[HN Gopher] Optimizing compilers reload vector constants needlessly
___________________________________________________________________
Optimizing compilers reload vector constants needlessly
Author : ibobev
Score : 82 points
Date : 2022-12-06 16:41 UTC (6 hours ago)
(HTM) web link (lemire.me)
(TXT) w3m dump (lemire.me)
| jeffbee wrote:
| Moving the constant to file or anonymous namespace scope solves
| the issue. It's too bad that intrinsics are not `constexpr`
| because I have a powerful urge to hang a `constinit` in front of
| this line.
| gumby wrote:
| Disturbing that this works, as it shouldn't do the reload even
| if the constant is passed in as a parameter.
| leni536 wrote:
| In this particular case the broadcasting instruction can be
| replaced with builtin operations, allowing constexpr.
|
| https://godbolt.org/z/Td6vG9cqG
|
| edit: uh, the constant requires some hand adjustment
|
| edit2: fixed version https://godbolt.org/z/4Px5Mbsx4, and I
| just don't get this. gcc really just wants to load that
| constant twice.
| foota wrote:
| Maybe it's trying to avoid using SSE in the case where there's no
| loop? SSE on some older platforms had a cost just from using it,
| so it might be possible.
| stephc_int13 wrote:
| My experience with optimizing compilers is that generated code is
| often frustratingly close to optimal (given the source is well
| written and taking account the constraints of the target arch).
|
| It is perfectly reasonable to take a look at the output on
| Godbolt, tweak it a bit and call it a day.
|
| Maintaining a full assembly language version of the same code is
| rarely justifiable.
|
| And yet, I understand the itch, especially because there are
| quite often some low-hanging fruits to grab.
| evancox100 wrote:
| This may be true for scalar code but it seems like the
| compilers still aren't quite there with vector code.
| phkahler wrote:
| The optimization here would be CSE or hoisting, or both? I'm
| guessing the problem is those are performed prior to
| vectorization.
|
| In other words, I suspect an invariant calculation inside
| consecutive loops but that is not vectorized will be pulled out
| of the loops and also moved prior to them and executed just once.
| JonChesterfield wrote:
| At a guess, constant rematerialision failing to cross basic
| block boundaries. Feels like a plausible thing for a heuristic
| to miss. E.g. sink the constant into the loop so it's available
| when optimising that block, then fail to hoist it back out
| afterwards because constant materialisation is cheap.
| JoeAltmaier wrote:
| Intel had an optimizing compiler that was amazing. But unless you
| were intel-only it made life harder to switch compilers for that
| platform.
| berkut wrote:
| Yeah, I haven't used ICC for 7 years now, but at the time it
| was much better than clang/gcc at keeping SSE/AVX intrinsic
| types in registers through function calls (i.e. clang/gcc used
| to spill out onto the stack and re-load), and things like this
| in the article.
| cwzwarich wrote:
| Were you testing on the same platform? The Microsoft ABI has
| callee-save XMM registers, whereas the Linux/macOS ABI does
| not. Regardless, it would be nice if more compilers could do
| interprocedural register allocation in cases where all
| callers are known.
| tester756 wrote:
| I've heard similar opinions that people could just recompile
| their soft and receive significant speed boost
| inetknght wrote:
| I haven't (yet) read the article, but I will. But the headline...
|
| > _Optimizing compilers reload vector constants needlessly_
|
| ...is absolutely true. I wrote some code that just does bit
| management (shifting, or, and, xor, popcount) on a byte-level.

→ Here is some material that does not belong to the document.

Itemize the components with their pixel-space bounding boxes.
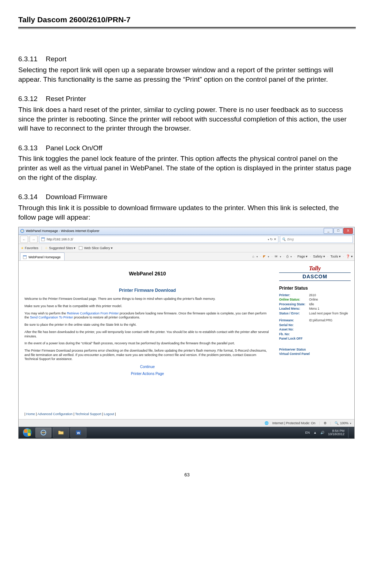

| Compiler produced vectorized instructions that provided about a
| 30% speed-up. But when I looked at it... it was definitely not as
| good as it could be, and one of the big things was frequently
| reloading /broadcasting constants like 0x0F or 0xCC or similar.
| Another thing it would do is to sometimes drop down to normal
| (not-SIMD) instructions. This was with both `-O2` and `-O3`, and
| also with `-march=native`
|
| I ended up learning how to use SIMD intrinsics and hand-wrote it
| all... and achieved about a 600% speedup. The code reached about
| 90% of the performance of the bus to RAM which was what I
| theorized "should" be the limiting factor: bitwise operations
| like this are _extremely_ fast and the slowest point point was
| popcount which didn 't have a native instruction on the hardware
| I was targeting (AVX2). This was with GCC 6.3 if I recall, about
| 5 years ago.
| an1sotropy wrote:
| Can you recommend any favorite resources for learning how to
| use SIMD intrinsics?
| teux wrote:
| Not OP but also work with this.
|
| There's some tutorials but honestly the best thing is to just
| use them.
|
| Write an image processing routine that does something like
| apply a gaussian blur to a black and white image. The c++
| code for this is _everywhere_. You have a fixed kernel (2d
| matrix) and you have to do repeat multiplication and addition
| to each pixel for each element in the kernel.
|
| Write it in C++ or Rust. Then read the Arm SIMD manual, find
| the instructions that do the math you want, and switch it
| over to intrinsics. You are doing the same exact operations
| with the intrinsics as the raw c++. Just 8 or 16 of them at a
| single time.
|
| Run them side by side for parity and to check speed, tweak
| the simd, etc.
|
| Arm has good (well ,okay) documentation
|
| https://developer.arm.com/documentation/den0018/a/?lang=en
|
| https://arm-
| software.github.io/acle/neon_intrinsics/advsimd....
|
| * Edit: you also have to do this on a supported architecture.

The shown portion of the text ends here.